» **What you need to do**
Repeat every entry exactly as it stands. Omit the images.

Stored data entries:
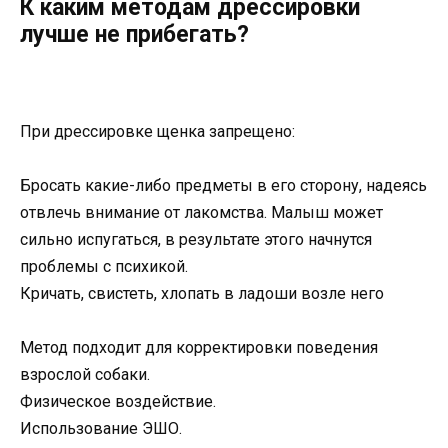
К каким методам дрессировки
лучше не прибегать?
При дрессировке щенка запрещено:
Бросать какие-либо предметы в его сторону, надеясь
отвлечь внимание от лакомства. Малыш может
сильно испугаться, в результате этого начнутся
проблемы с психикой.
Кричать, свистеть, хлопать в ладоши возле него
Метод подходит для корректировки поведения
взрослой собаки.
Физическое воздействие.
Использование ЭШО.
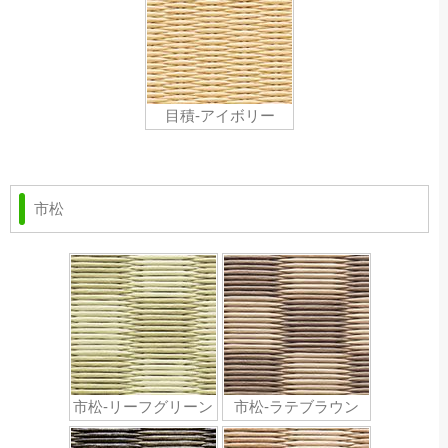
目積-アイボリー
市松
市松-リーフグリーン
市松-ラテブラウン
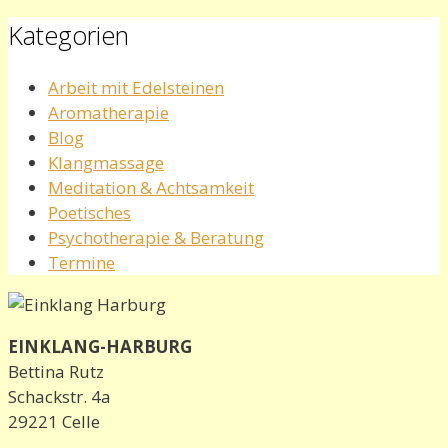
Kategorien
Arbeit mit Edelsteinen
Aromatherapie
Blog
Klangmassage
Meditation & Achtsamkeit
Poetisches
Psychotherapie & Beratung
Termine
EINKLANG-HARBURG
Bettina Rutz
Schackstr. 4a
29221 Celle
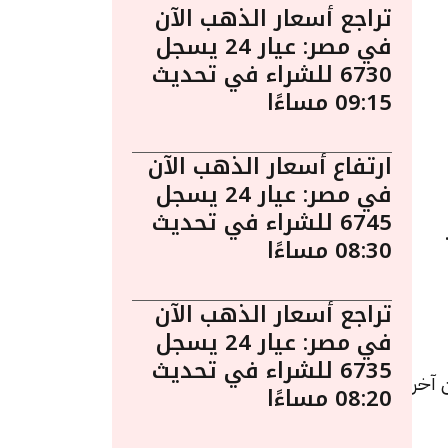
تراجع أسعار الذهب الآن
في مصر: عيار 24 يسجل
6730 للشراء في تحديث
09:15 مساءًا
ارتفاع أسعار الذهب الآن
في مصر: عيار 24 يسجل
6745 للشراء في تحديث
ساءً.
08:30 مساءًا
تراجع أسعار الذهب الآن
في مصر: عيار 24 يسجل
6735 للشراء في تحديث
يادة قيمتها 10 جنيهات عن آخر
08:20 مساءًا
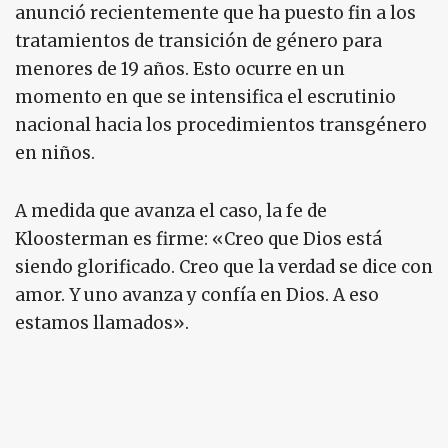
anunció recientemente que ha puesto fin a los
tratamientos de transición de género para
menores de 19 años. Esto ocurre en un
momento en que se intensifica el escrutinio
nacional hacia los procedimientos transgénero
en niños.
A medida que avanza el caso, la fe de
Kloosterman es firme: «Creo que Dios está
siendo glorificado. Creo que la verdad se dice con
amor. Y uno avanza y confía en Dios. A eso
estamos llamados».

» **Written solution**
К каким методам дрессировки
лучше не прибегать?
При дрессировке щенка запрещено:
Бросать какие-либо предметы в его сторону, надеясь
отвлечь внимание от лакомства. Малыш может
сильно испугаться, в результате этого начнутся
проблемы с психикой.
Кричать, свистеть, хлопать в ладоши возле него
Метод подходит для корректировки поведения
взрослой собаки.
Физическое воздействие.
Использование ЭШО.
目積-アイボリー
市松
市松-リーフグリーン
市松-ラテブラウン
Kategorien
Arbeit mit Edelsteinen
Aromatherapie
Blog
Klangmassage
Meditation & Achtsamkeit
Poetisches
Psychotherapie & Beratung
Termine
EINKLANG-HARBURG
Bettina Rutz
Schackstr. 4a
29221 Celle
تراجع أسعار الذهب الآن
في مصر: عيار 24 يسجل
6730 للشراء في تحديث
09:15 مساءًا
ارتفاع أسعار الذهب الآن
في مصر: عيار 24 يسجل
6745 للشراء في تحديث
ساءً.
08:30 مساءًا
تراجع أسعار الذهب الآن
في مصر: عيار 24 يسجل
6735 للشراء في تحديث
يادة قيمتها 10 جنيهات عن آخر
08:20 مساءًا
anunció recientemente que ha puesto fin a los
tratamientos de transición de género para
menores de 19 años. Esto ocurre en un
momento en que se intensifica el escrutinio
nacional hacia los procedimientos transgénero
en niños.
A medida que avanza el caso, la fe de
Kloosterman es firme: «Creo que Dios está
siendo glorificado. Creo que la verdad se dice con
amor. Y uno avanza y confía en Dios. A eso
estamos llamados».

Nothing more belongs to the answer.